Monday, February 8, 2016

Message To My Boy



Australia Day, 2016. Also Chase's 15'th birthday. View from our room at the Brisbane Marriott.

I’m looking out at the Brisbane River as I write this post.
The river holds so many memories for me.
We lived by the river in the early years of the children’s’ lives, and I still miss the daily waxing and waning, the passing traffic, the morning and  afternoon walks which could always be counted on to relieve a stressful day or soothe the soul (the childrens’ or mine!)
I spent much of the night and the morning after my wedding to my children’s father watching the river wake up from our hotel suite, feeling our firstborn child kicking inside of me.
High on the excitement of our wedding day, as always troubled by insomnia, kept awake even more so by the movements of a busy unborn baby, and captivated by the view, I had so much to think about. *
As I did on the morning of Chase’s 15th birthday. 
After so many changes in our lives, we were temporarily back in Brisbane where he and his sister Harmonie’s lives began.
As I once again sat beside a hotel room window and watched the city light up, I remembered how the baby who was to become the most important male in my life was a livewire even before he was born.
One of the early ultrasounds showed him doing somersaults inside of me. Arms and legs would protrude from my body at random times, like something out of the movie ‘Alien’.
Chase was an active baby from pretty much the moment he was conceived, causing all manner of adventures during pregnancy, labour, birth and beyond.
Yet, I’ll always remember those magical moments immediately after he came into the world. After all the action of labour, my newborn did not cry, but looked around calmly with liquid eyes, almost as if he recognised us.
Later, the comments we always got were: ‘He’s been here before’. And: ‘He’s an old soul’.

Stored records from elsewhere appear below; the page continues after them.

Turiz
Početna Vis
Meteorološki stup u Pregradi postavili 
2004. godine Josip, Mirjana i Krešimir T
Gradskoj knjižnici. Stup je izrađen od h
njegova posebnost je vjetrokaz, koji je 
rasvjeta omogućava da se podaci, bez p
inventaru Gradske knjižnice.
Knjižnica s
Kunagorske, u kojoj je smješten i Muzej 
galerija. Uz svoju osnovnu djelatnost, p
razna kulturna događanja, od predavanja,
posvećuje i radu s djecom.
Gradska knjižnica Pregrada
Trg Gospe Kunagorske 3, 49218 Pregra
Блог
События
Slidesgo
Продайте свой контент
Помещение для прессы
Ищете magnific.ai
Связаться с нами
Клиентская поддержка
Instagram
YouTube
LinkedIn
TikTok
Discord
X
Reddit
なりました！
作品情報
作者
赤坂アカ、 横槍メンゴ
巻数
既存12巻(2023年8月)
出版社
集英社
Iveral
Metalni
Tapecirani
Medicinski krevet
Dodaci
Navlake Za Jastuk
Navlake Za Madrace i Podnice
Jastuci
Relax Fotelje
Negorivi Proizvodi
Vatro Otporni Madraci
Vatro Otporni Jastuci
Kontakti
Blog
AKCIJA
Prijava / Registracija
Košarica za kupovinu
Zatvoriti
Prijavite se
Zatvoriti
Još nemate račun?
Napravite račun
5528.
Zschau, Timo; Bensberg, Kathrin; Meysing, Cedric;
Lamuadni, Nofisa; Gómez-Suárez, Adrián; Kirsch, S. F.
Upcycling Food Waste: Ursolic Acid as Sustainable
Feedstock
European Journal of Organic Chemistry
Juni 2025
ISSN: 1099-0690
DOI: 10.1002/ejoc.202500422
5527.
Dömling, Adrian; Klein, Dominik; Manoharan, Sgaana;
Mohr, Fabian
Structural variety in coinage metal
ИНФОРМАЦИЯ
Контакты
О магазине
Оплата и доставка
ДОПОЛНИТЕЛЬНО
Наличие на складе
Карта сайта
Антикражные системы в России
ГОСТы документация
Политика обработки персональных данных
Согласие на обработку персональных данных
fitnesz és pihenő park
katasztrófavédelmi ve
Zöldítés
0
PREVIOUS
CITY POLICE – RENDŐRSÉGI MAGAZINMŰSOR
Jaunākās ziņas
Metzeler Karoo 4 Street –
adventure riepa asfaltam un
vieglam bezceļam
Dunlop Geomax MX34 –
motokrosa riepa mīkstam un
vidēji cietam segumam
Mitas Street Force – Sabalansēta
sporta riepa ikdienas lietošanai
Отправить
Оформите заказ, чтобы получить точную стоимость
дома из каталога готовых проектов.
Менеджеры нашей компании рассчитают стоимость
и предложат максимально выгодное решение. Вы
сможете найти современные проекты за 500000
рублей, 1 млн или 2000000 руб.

Certainly, Chase has a reputation for being wise beyond his years. “The little professor”, he was often described as, with at times, a sense for the dramatic. And a sense of humour that has always cracked me up.
I didn’t get to finish this post on Chase’s actual birthday, because I was too busy sharing the day with him and his sister. Coincidentally, it was also the last day before the kids went back to their other parents ahead of the start of the school year, so our time together was extra special.
As part of both their birthday presents, and to prevent yet another crazy early-morning drive to Brisbane for the airport run, I’d arranged for us to spend the day and night before in the city where they had spent so much of their lives.
That mini break holiday is a whole other post, but in the meantime, I traditionally write a piece to mark each child’s birthday. This one’s for Chase.


Happy birthday Baby. And thanks to the Brisbane Marriott staff for sending up cake and mocktails to mark the occasion.

As I mentioned, this year, Chase turned 15. As the years fly by and he grows rapidly into a young man, I found myself, once again, marveling at the surprises of parenthood. Like the fact that one of the very special things is that your children end up teaching you as much as you teach them. Perhaps more.
So I thought this year’s birthday post for Chase could focus on some of those things. (And I know all parents gush about their kids, so forgive me please. I also do my share of nagging and complaining, so I figure it works out about even in the end).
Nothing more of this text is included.